Field Determination of Fe2+ Oxidation Rates in Acid Mine Drainage
Using a Continuously-Stirred Tank Reactor
Carl S. Kirby
Jennifer A. Elder Brady
Department of Geology, Bucknell University, Lewisburg PA 17837, email@example.com, 570-524-1385
1998, Applied Geochemistry, 13, 4, 509-520
A gravity-fed, battery-powered, portable continuously-stirred tank reactor has been developed to directly measure aqueous reactions rates in the field. Dye and tracer experiments indicate the reactor is well-mixed.
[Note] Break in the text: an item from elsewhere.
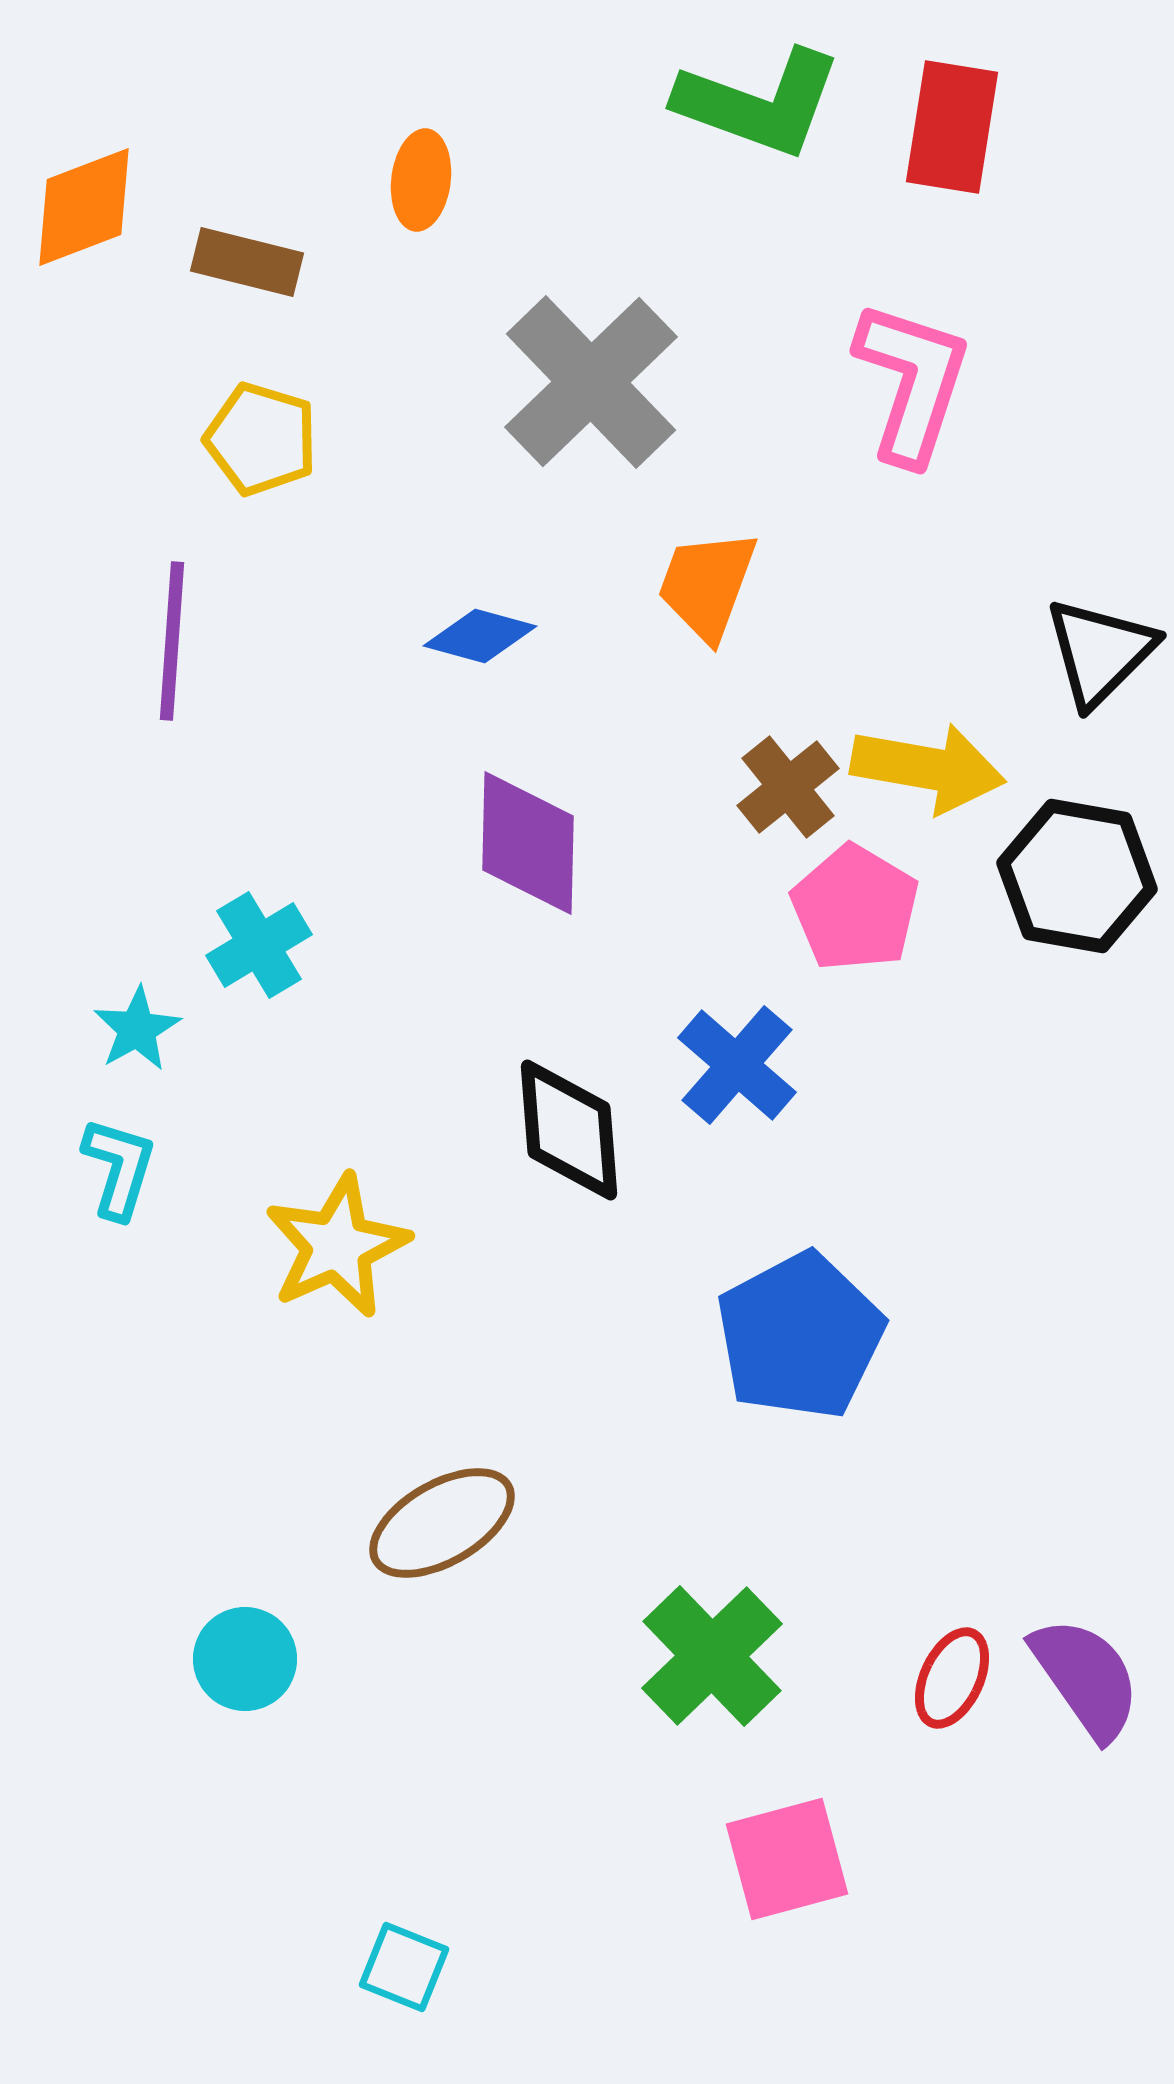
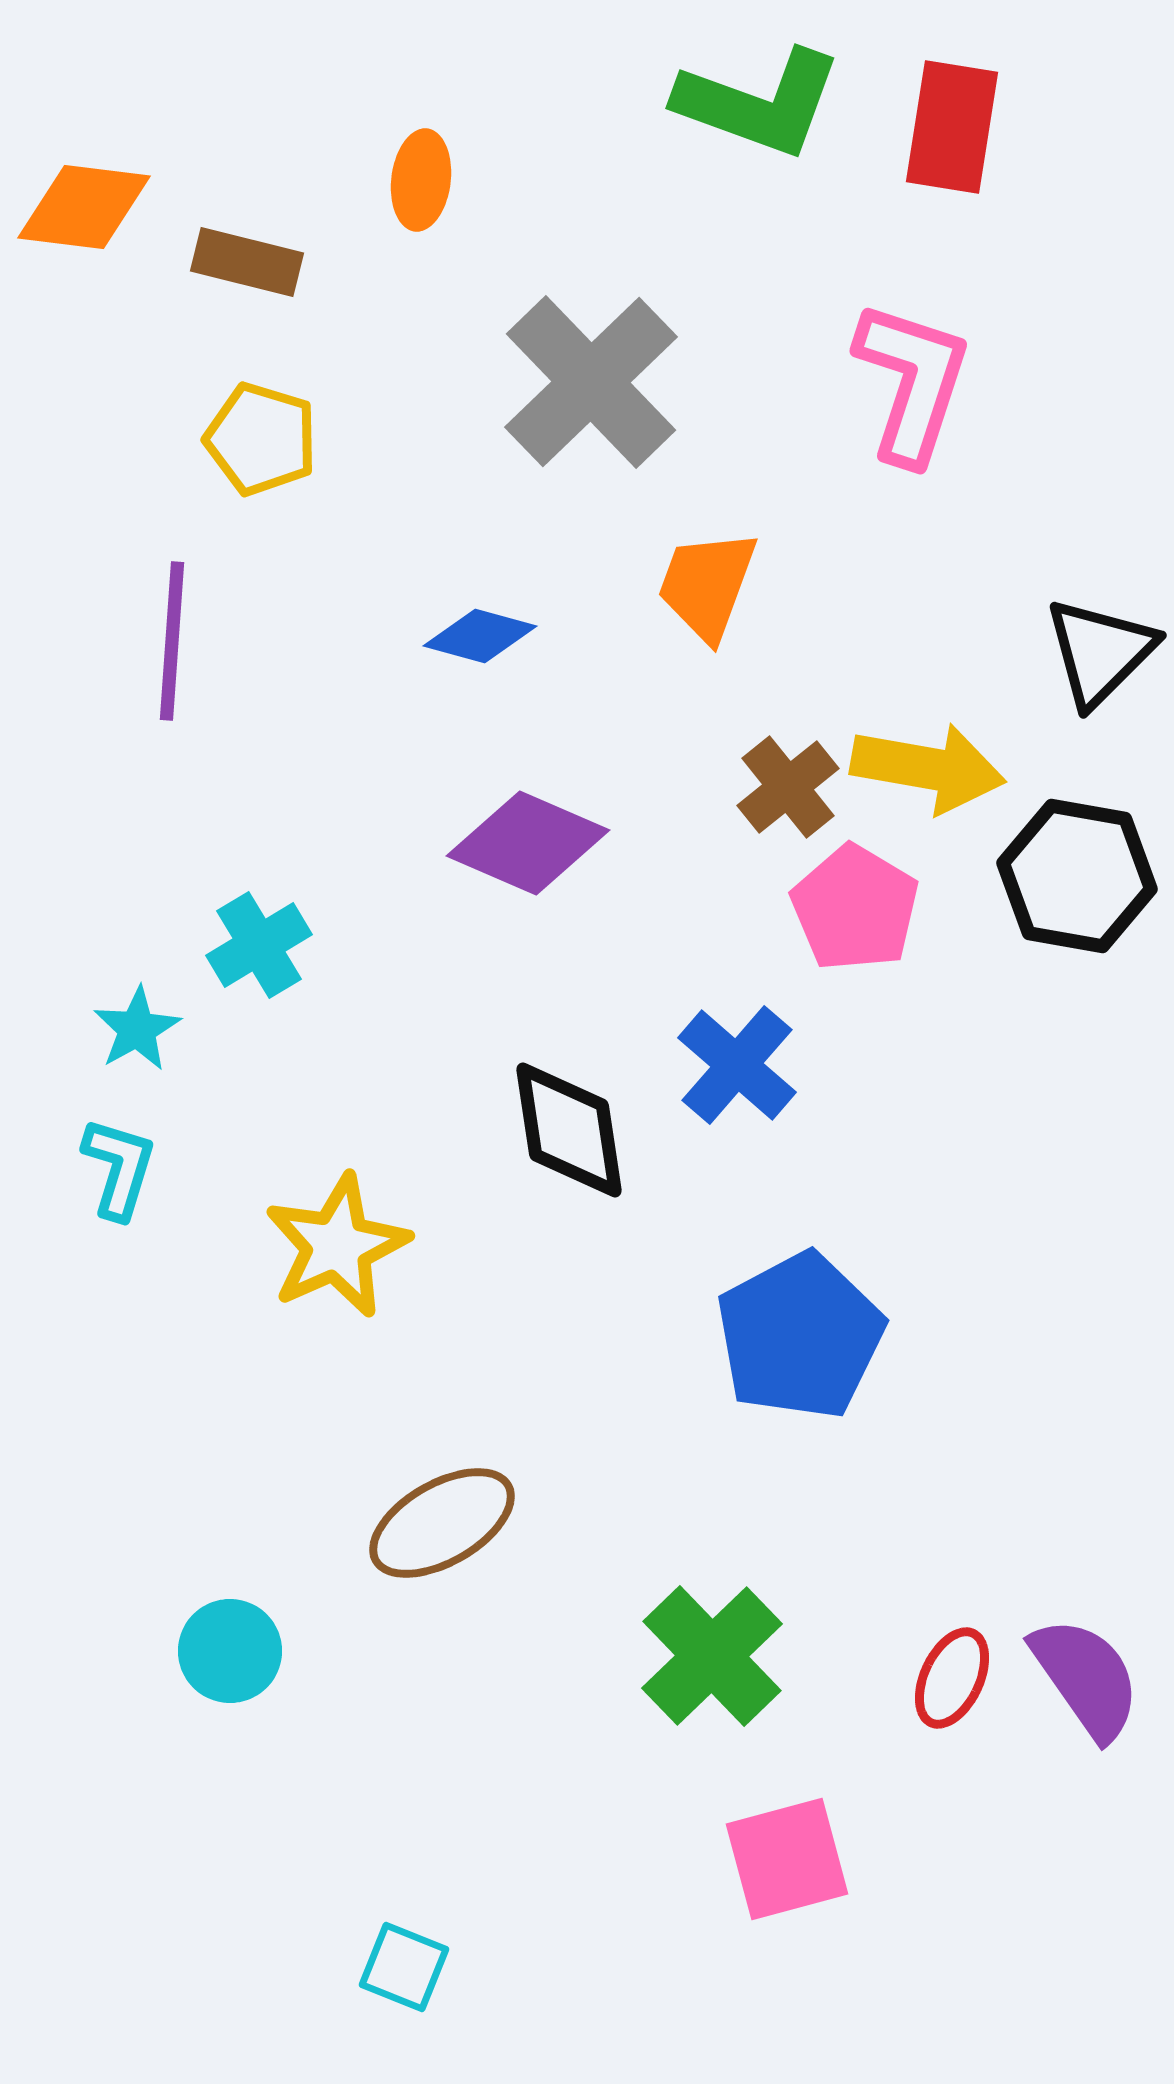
orange diamond: rotated 28 degrees clockwise
purple diamond: rotated 68 degrees counterclockwise
black diamond: rotated 4 degrees counterclockwise
cyan circle: moved 15 px left, 8 px up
Rates of ferrous iron oxidation at untreated and passively treated coal mine drainage sites in Pennsylvania were measured under ambient conditions and with the addition of either O2 gas or NaOH solutions. Rates at five sites ranged from below the detection limit for this technique (approximately 10-9 mol L-1 s-1) to 3.27±0.01x10-6 mol L-1 s-1. Uncertainties in rates ranged from 70% near the lower limit of measurement to as little as 1% at higher rates of reaction. Multiple linear regressions showed no universal correlations of rates to ferrous iron, dissolved oxygen, and pH (Thiobacillus populations were not measured), although data for two more acidic sites were fit well by the model log rate = log k + a log [Fe2+] + b log [OH-] + c log [O2]. Field rates of iron oxidation from this and other studies vary by four orders of magnitude. A model using the ambient field rate of iron oxidation from this study successfully reproduced independently-measured Fe2+ concentrations observed in a passive wetland treatment facility.